Yes, sleep supports optimal physical health, emotional well-being, and better decision making. But if that’s not enough for you, let’s throw in better grades and test scores. Researchers learn again and again that people often learn better when sleeping before and after–but obviously not during–instruction or study.
A large group of scientists, mostly from French universities, explored one easily appreciated aspect of this dynamic: Relearn Faster and Retain Longer – Along With Practice, Sleep Makes Perfect. The title really tells the tale. The researchers investigated whether sleep-dependent memory consolidation could help to save practice time during relearning. In other words, does sleeping after studying help improve retention?
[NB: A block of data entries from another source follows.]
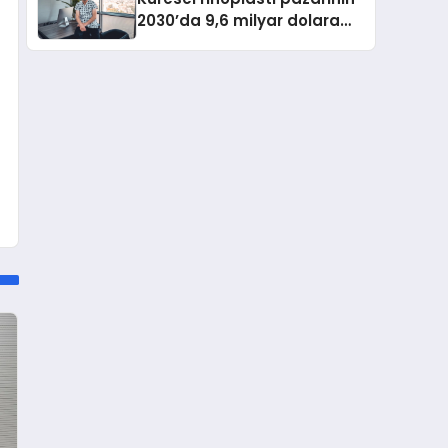
2030’da 9,6 milyar dolara
ulaşması bekleniyor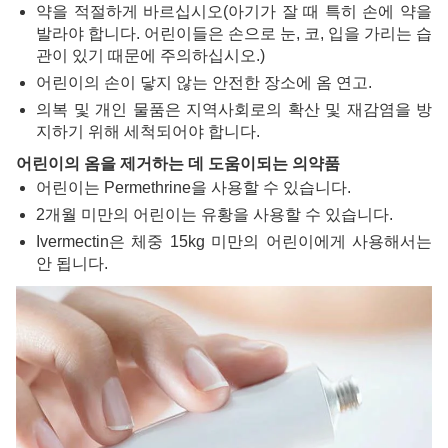
약을 적절하게 바르십시오(아기가 잘 때 특히 손에 약을
발라야 합니다. 어린이들은 손으로 눈, 코, 입을 가리는 습
관이 있기 때문에 주의하십시오.)
어린이의 손이 닿지 않는 안전한 장소에 옴 연고.
의복 및 개인 물품은 지역사회로의 확산 및 재감염을 방
지하기 위해 세척되어야 합니다.
어린이의 옴을 제거하는 데 도움이되는 의약품
어린이는 Permethrine을 사용할 수 있습니다.
2개월 미만의 어린이는 유황을 사용할 수 있습니다.
Ivermectin은 체중 15kg 미만의 어린이에게 사용해서는
안 됩니다.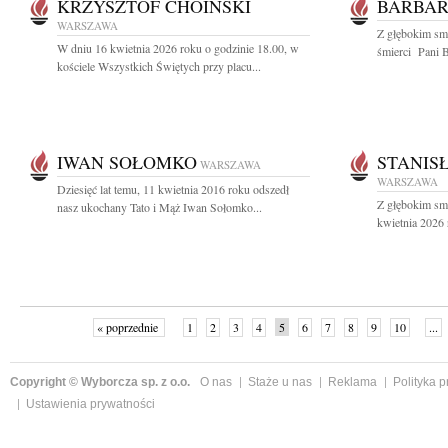
KRZYSZTOF CHOIŃSKI
BARBAR
WARSZAWA
Z głębokim sm
W dniu 16 kwietnia 2026 roku o godzinie 18.00, w
śmierci Pani B
kościele Wszystkich Świętych przy placu...
IWAN SOŁOMKO
STANIS
WARSZAWA
WARSZAWA
Dziesięć lat temu, 11 kwietnia 2016 roku odszedł
Z głębokim sm
nasz ukochany Tato i Mąż Iwan Sołomko...
kwietnia 2026 
« poprzednie
1
2
3
4
5
6
7
8
9
10
...
Copyright © Wyborcza sp. z o.o.
O nas
Staże u nas
Reklama
Polityka 
Ustawienia prywatności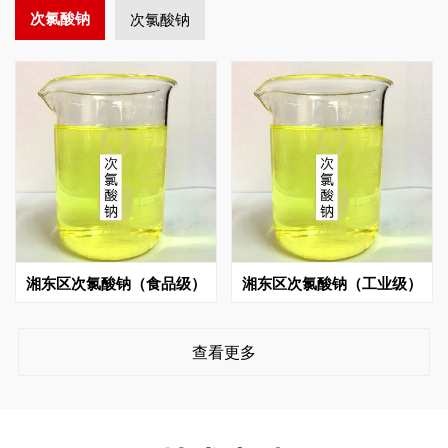
次氯酸钠
次氯酸钠
湘东区次氯酸钠（食品级）
湘东区次氯酸钠（工业级）
查看更多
During two sessions occurring 12 hr apart, 40 participants practiced foreign vocabulary until they reached a perfect level of performance. Half of them learned in the morning and relearned in the evening of a single day. The other half learned in the evening of one day, slept, and then relearned in the morning of the next day. Their retention was assessed 1 week later and 6 months later. We found that interleaving sleep between learning sessions not only reduced the amount of practice needed by half but also ensured much better long-term retention.
Getting enough sleep isn’t just good for your body; it’s also good for your grades and test scores. High quality sleep demands at least one hour of screen-free time before slumber, so make that study time instead to leverage the information consolidation benefits of sleep. Even better, wake up and study the same material again. Working smart like this will save you many sleepless nights later!